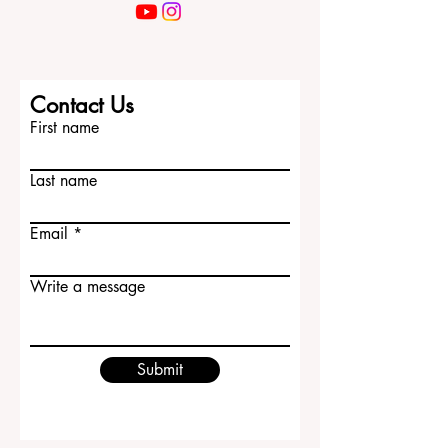
Contact Us
First name
Last name
Email
Write a message
Submit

□ □ □ □ □

For this step, transcribe all the material above exactly and drop the images.

**TASK OUTPUT:**
Contact Us
First name
Last name
Email
Write a message
Submit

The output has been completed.